Sam debe de haber advertido la expresión de horror en mi rostro, porque se me acerca con cara suplicante. Con la sola mención de su nombre siento pánico. ¿Para qué quiere que vaya a casa de Jesse? Después
de nuestro último encuentro tendría que llevarme a rastras mientras grito y pataleo. No volvería allí ni por todo el oro del mundo. Jamás.
—Sam, no. —Doy un paso atrás negando con la cabeza. Mi cuerpo ha empezado a temblar. Él suspira y arrastra las zapatillas sobre el pavimento.
—Ava, estoy preocupado. No contesta al teléfono, y nadie lo localiza. Estoy desesperado. Sé que no quieres hablar de él, pero han pasado casi cinco días. He ido al Lusso, pero el conserje no nos deja subir. A ti te dejará. Kate dice que lo conoces. ¿No puedes al menos convencerlo
para que nos deje subir? Necesito saber cómo está.
—No, Sam. Lo siento, no puedo —grazno.
—Ava, me preocupa que haya hecho alguna estupidez. Por favor. Se me empieza a cerrar la garganta, y él se acerca hacia mí mientras extiende las manos. No me había dado cuenta de que estaba retrocediendo.

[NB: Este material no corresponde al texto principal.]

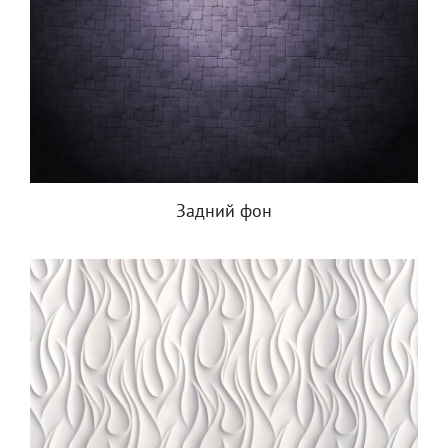
Задний фон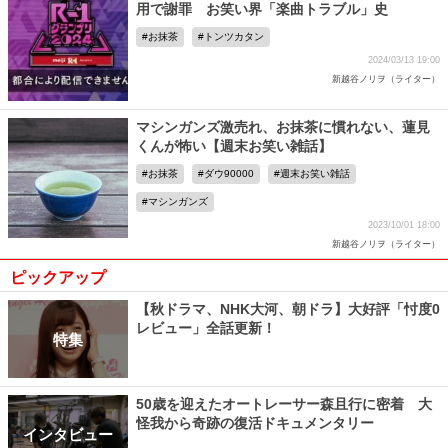
用で謝罪 お笑い界「楽曲トラブル」史
お抹茶
トンツカタン
2024/03/13 19:00
新越谷ノリヲ（ライター）
マシンガンズ激売れ、お抹茶に慣れない、蓮見
くんが怖い【週末お笑い雑話】
お抹茶
ダウ90000
週末お笑い雑話
マシンガンズ
2023/10/01 18:00
新越谷ノリヲ（ライター）
ピックアップ
【秋ドラマ、NHK大河、朝ドラ】大好評「忖度0
レビュー」全話更新！
特集
50歳を迎えたオートレーサー森且行に密着 大
怪我から奇跡の復活ドキュメンタリー
インタビュー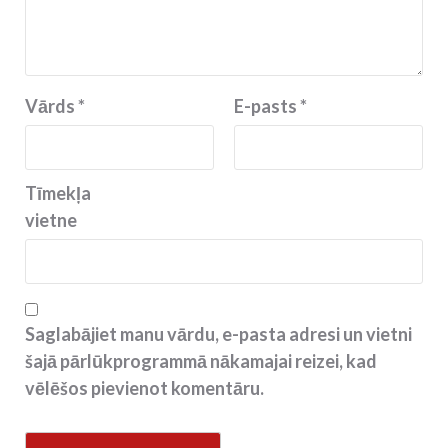
Vārds
*
E-pasts
*
Tīmekļa
vietne
Saglabājiet manu vārdu, e-pasta adresi un vietni
šajā pārlūkprogrammā nākamajai reizei, kad
vēlēšos pievienot komentāru.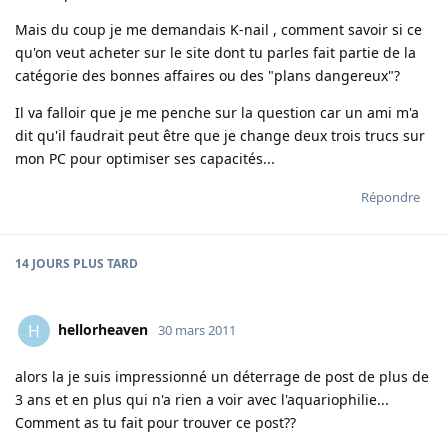
Mais du coup je me demandais K-nail , comment savoir si ce
qu'on veut acheter sur le site dont tu parles fait partie de la
catégorie des bonnes affaires ou des "plans dangereux"?
Il va falloir que je me penche sur la question car un ami m'a
dit qu'il faudrait peut être que je change deux trois trucs sur
mon PC pour optimiser ses capacités...
Répondre
14 JOURS
PLUS TARD
hellorheaven
H
30 mars 2011
alors la je suis impressionné un déterrage de post de plus de
3 ans et en plus qui n'a rien a voir avec l'aquariophilie...
Comment as tu fait pour trouver ce post??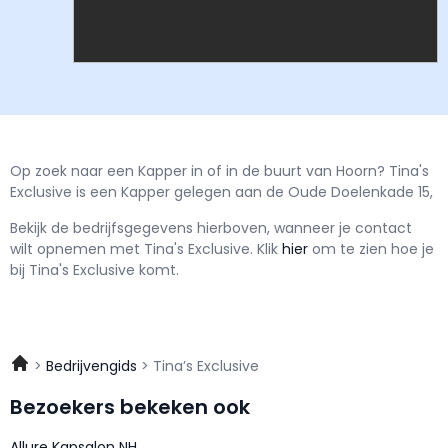
Op zoek naar een Kapper in of in de buurt van Hoorn? Tina's
Exclusive is een Kapper gelegen aan de Oude Doelenkade 15,
Bekijk de bedrijfsgegevens hierboven, wanneer je contact
wilt opnemen met
Tina's Exclusive.
Klik
hier
om te zien hoe je
bij Tina's Exclusive komt.
Bedrijvengids
Tina’s Exclusive
Bezoekers bekeken ook
Allure Kapsalon NH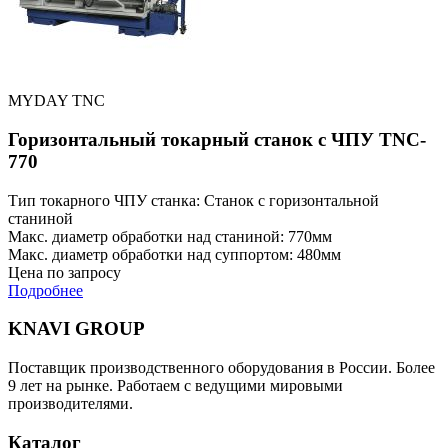
MYDAY TNC
Горизонтальный токарный станок с ЧПУ TNC-
770
Тип токарного ЧПУ станка: Станок с горизонтальной
станиной
Макс. диаметр обработки над станиной: 770мм
Макс. диаметр обработки над суппортом: 480мм
Цена по запросу
Подробнее
KNAVI GROUP
Поставщик производственного оборудования в России. Более
9 лет на рынке. Работаем с ведущими мировыми
производителями.
Каталог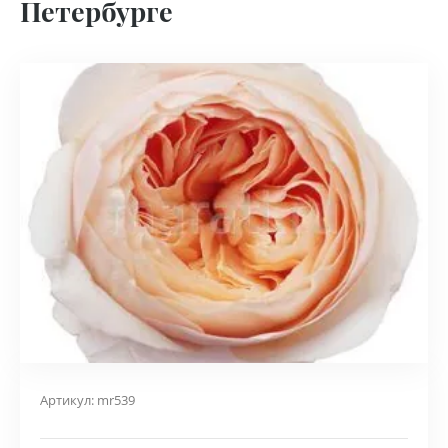
Петербурге
Артикул:
mr539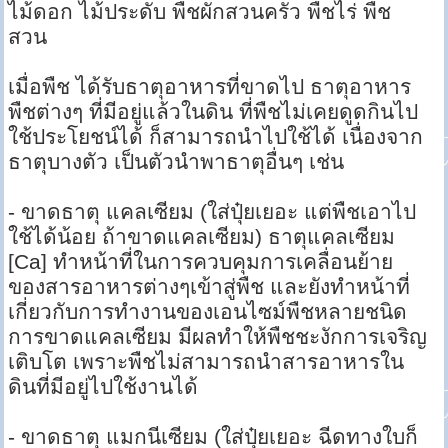
ไม้ดอก ไม้ประดับ พืชผักสวนครัว พืชไร่ พืช
สวน
เมื่อพืช ได้รับธาตุอาหารที่ขาดไป ธาตุอาหาร
พืชต่างๆ ที่มีอยู่แล้วในดิน ที่พืชไม่เคยดูดกินไป
ใช้ประโยชน์ได้ ก็สามารถนำไปใช้ได้ เนื่องจาก
ธาตุบางตัว เป็นตัวนำพาธาตุอื่นๆ เช่น
- ขาดธาตุ แคลเซียม (ใส่ปุ๋ยเยอะ แต่พืชเอาไป
ใช้ได้น้อย ถ้าขาดแคลเซียม) ธาตุแคลเซียม
[Ca] ทำหน้าที่ในการควบคุมการเคลื่อนย้าย
ของสารอาหารต่างๆเข้าสู่พืช และยังทำหน้าที่
เกี่ยวกับการทำงานของเอนไซม์พืชหลายชนิด
การขาดแคลเซียม มีผลทำให้พืชชะงักการเจริญ
เติบโต เพราะพืชไม่สามารถนำสารอาหารใน
ดินที่มีอยู่ไปใช้งานได้
- ขาดธาตุ แมกนีเซียม (ใส่ปุ๋ยเยอะ ฉีดทางใบก็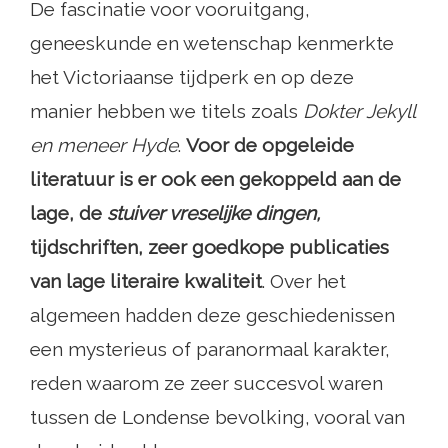
De fascinatie voor vooruitgang,
geneeskunde en wetenschap kenmerkte
het Victoriaanse tijdperk en op deze
manier hebben we titels zoals
Dokter Jekyll
en meneer Hyde
.
Voor de opgeleide
literatuur is er ook een gekoppeld aan de
lage, de
stuiver vreselijke dingen,
tijdschriften, zeer goedkope publicaties
van lage literaire kwaliteit
. Over het
algemeen hadden deze geschiedenissen
een mysterieus of paranormaal karakter,
reden waarom ze zeer succesvol waren
tussen de Londense bevolking, vooral van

—Sam, no me pidas esto. No puedo hacerlo. Él no querrá verme, y yo tampoco a él. Me agarra de las manos para que no siga retirándome, me impulsa contra su pecho y me abraza con fuerza.
—Ava, lamento muchísimo tener que pedírtelo, pero debo subir ahí y ver cómo está. Dejo caer los hombros, vencida por su abrazo y, de repente, empiezo a sollozar, justo cuando creía que ya no me quedaban más lágrimas.
—No puedo verlo, Sam.
—Oye. —Se aparta y me mira—. Sólo habla con el conserje y convéncelo para que nos deje subir. Es lo único que te pido. —Me seca una lágrima que se me había escapado y sonríe con expresión suplicante.
—No voy a entrar —aseguro. Siento un nudo de pánico en el estómago sólo de pensar en verlo de nuevo. Pero ¿y si ha cometido alguna estupidez?
—Ava, tú sólo consigue que nos dejen subir al ático. Asiento y me seco las lágrimas, que ahora brotan con facilidad.
—Gracias. —Me va arrastrando hacia su Porsche—. Sube. Drew y John se reunirán con nosotros allí. —Abre la puerta del copiloto y me insta a entrar en el coche.
Si John y Drew van a estar allí es porque debe de haber dado por hecho que accedería. Sam siempre tan optimista. Me monto en el coche y dejo que Sam me lleve al Lusso, en St. Katherine Docks, el lugar al que juré no volver jamás.